And that stuff pisses me off. Because it's not time consuming. There is nothing fucking stopping him from taking five minutes to go pick up and take back laptops to the people he's doing work orders for. But somehow I get made to do it. Do I have the time to do it? Yes, yes I do. I'm not going to say that my days are constantly busy and how he dare he cut into my precious work time. But he has the time too. Infact, except for on rare occasions, we all do. Yeah, it's a pretty cushy job. But... fuck. It feels like I'm being treated as a secretary or a personal assistant. And if that was my job, to do nothing but help the guys who have the 'real jobs' I would be okay with that. But that's not how it works. We do our own work. Except for Brent who makes me do the work that's beneath him.
Back in December he sent me a workorder to wipe a bunch of macs. First of all. I hate wiping mac. I have yet to see a mac that actually boots to disk. Wiping a mac is a skill designed to test your patience and creativity. It sucks. THEN he wants me to get the serial numbers and e-mail them to him. THEN he wants me to move them to the auction bin.
This is the same Brent, who, with a STRAIGHT FACE. Said "Gee guys, I really wish I could help you out, but I have to finish this." When we got fourty computers and moniters that needed to be transfered to the auction bin. Brent is not a Team Player. And Brent is not a Moving Person.
So I put off the work order as long as I could. And while I did the wiping part and the serial number part, I forgot to put them in the auction bins and since I'd closed the work order I forgot about it. On my first day back (monday, last week) Brent asks me to finish it and I don't know what he's talking about. O, he wants me to put the FUCKING EMACS (THEY DON'T STACK, FYI. WORST COMPUTER DESIGN EVER. EVEN REGULAR MONITERS FUCKING STACK) into the auction bin. and WHILE I'M AT IT can you wipe these two new ones and get me the serial numbers plz?
Well. Fuck that. I was actually going to do it too. I put the emacs in the auction bin but since I HATE WIPING MACS didn't get to that part right away and went to do other work.

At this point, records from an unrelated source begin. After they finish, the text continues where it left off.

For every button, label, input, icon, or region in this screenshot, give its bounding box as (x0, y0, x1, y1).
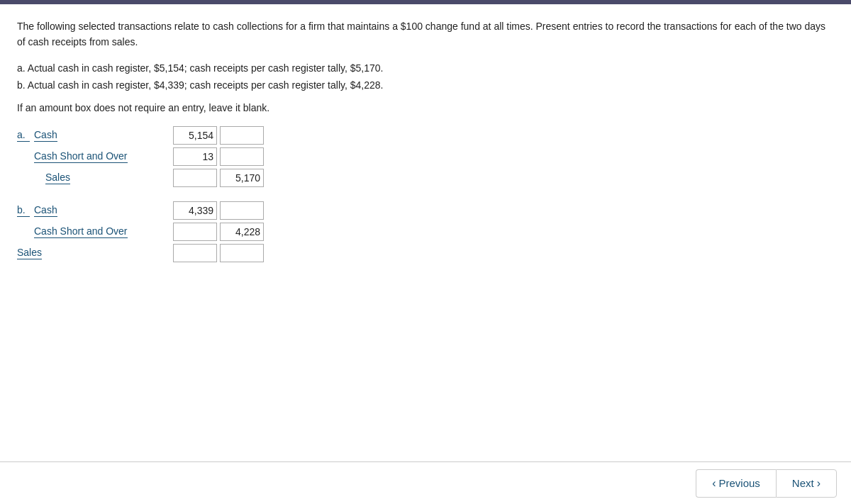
a-cash-credit-input[interactable] (220, 126, 264, 145)
next-button[interactable]: Next › (776, 469, 837, 498)
section-b: b. Cash Cash Short and Over Sales (17, 201, 834, 262)
inputs-b-cso (173, 223, 264, 241)
transaction-b: b. Actual cash in cash register, $4,339;… (17, 77, 834, 94)
a-cso-credit-input[interactable] (220, 147, 264, 166)
section-a-letter: a. (17, 129, 30, 142)
row-b-cso: Cash Short and Over (17, 223, 834, 241)
a-sales-debit-input[interactable] (173, 169, 217, 187)
b-cso-debit-input[interactable] (173, 223, 217, 241)
inputs-a-cso (173, 147, 264, 166)
inputs-b-cash (173, 201, 264, 220)
previous-label: Previous (718, 477, 760, 489)
a-cso-label: Cash Short and Over (34, 150, 128, 163)
row-b-sales: Sales (17, 244, 834, 262)
b-cash-label: Cash (34, 204, 57, 217)
chevron-right-icon: › (817, 477, 821, 490)
inputs-b-sales (173, 244, 264, 262)
row-a-sales: Sales (17, 169, 834, 187)
label-b-cso: Cash Short and Over (17, 225, 173, 238)
b-cash-debit-input[interactable] (173, 201, 217, 220)
b-sales-credit-input[interactable] (220, 244, 264, 262)
a-sales-label: Sales (45, 172, 70, 184)
transaction-list: a. Actual cash in cash register, $5,154;… (17, 60, 834, 94)
b-sales-label: Sales (17, 247, 42, 259)
inputs-a-cash (173, 126, 264, 145)
b-cash-credit-input[interactable] (220, 201, 264, 220)
inputs-a-sales (173, 169, 264, 187)
next-label: Next (792, 477, 814, 489)
label-b-cash: b. Cash (17, 204, 173, 217)
label-a-cso: Cash Short and Over (17, 150, 173, 163)
b-cso-label: Cash Short and Over (34, 225, 128, 238)
row-b-cash: b. Cash (17, 201, 834, 220)
transaction-a: a. Actual cash in cash register, $5,154;… (17, 60, 834, 77)
label-a-cash: a. Cash (17, 129, 173, 142)
section-b-letter: b. (17, 204, 30, 217)
row-a-cso: Cash Short and Over (17, 147, 834, 166)
row-a-cash: a. Cash (17, 126, 834, 145)
label-a-sales: Sales (17, 172, 173, 184)
intro-text: The following selected transactions rela… (17, 18, 834, 50)
a-cash-label: Cash (34, 129, 57, 142)
a-cso-debit-input[interactable] (173, 147, 217, 166)
content-area: The following selected transactions rela… (0, 4, 851, 262)
bottom-navigation: ‹ Previous Next › (0, 461, 851, 504)
instruction-text: If an amount box does not require an ent… (17, 102, 834, 113)
a-cash-debit-input[interactable] (173, 126, 217, 145)
chevron-left-icon: ‹ (712, 477, 716, 490)
section-a: a. Cash Cash Short and Over Sales (17, 126, 834, 187)
b-cso-credit-input[interactable] (220, 223, 264, 241)
b-sales-debit-input[interactable] (173, 244, 217, 262)
a-sales-credit-input[interactable] (220, 169, 264, 187)
label-b-sales: Sales (17, 247, 173, 259)
previous-button[interactable]: ‹ Previous (696, 469, 776, 498)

At the end of the day I have a email from Brent (along with the "take this stuff over this guy's office in the next hour so I can go home early") one saying that I 'forgot' to move these in the auction bin and also get me that serial number.
NOTE THE LACK OF PLURAL. The man felt compelled to e-mail me to tell me to go write down a SINGLE UNIT'S SERIAL NUMBER and then e-mail it to him. Rather than do it himself. I point out that the unit in question is in the next room.
And I just.
It's stupid. Okay? I get it. It's... it's an irregular thing. He doesn't do this to me every single day. Not even every single week. Most people have much worse jobs. I LIKE MY JOB. The pay is crap and the hours are crap but I'm happy and that's always been my priority. The people there aren't mean, I get along with them, I'm comfortable, I get to do work I enjoy, I have lots of free time. It's a good job and something little like this? I'm lucky it's all I have to deal with.
But. It pisses me off. A lot. And it's becoming more and more frequent. MOST Of these issues have been within the last two months and keep in mind I was gone for two weeks in there. And since I haven't done his most recent workorder, I imagine it will start up again tomorrow.
But. I'm spineless, okay? People don't get this about me because I have such a strong personality online. But that's easy. IRL I can't do confrontation. The few times I have I've regretted it because even if I can stand up for myself for a minute I feel like shit about it in the next. I almost never really put my foot down unless it's with someone I know well. Otherwise? I deal with it. Smile, move on. Life's too short to bitch about this shit anyway. And I've worked there for a year now and Brent's always been this way but I'm just. ... Getting to this point of breaking.
It's Ryan's fault, really. I ... I did the stuff Brent made me before because I figured it WAS my job. I'm just a student employee. Brent IS our only mac guy and maybe he has as much work as he acts like he does. I don't know. (But I kind of doubt it, because if you look at the math we are each responsible for roughly 160 computers each, and I KNOW we don't have 160 macs on campus, I'd be surprised if we had fifty). Anyway, I figured I was just doing my job and I was unfortunate enough to be liked by Brent so he always asked me instead of anyone else.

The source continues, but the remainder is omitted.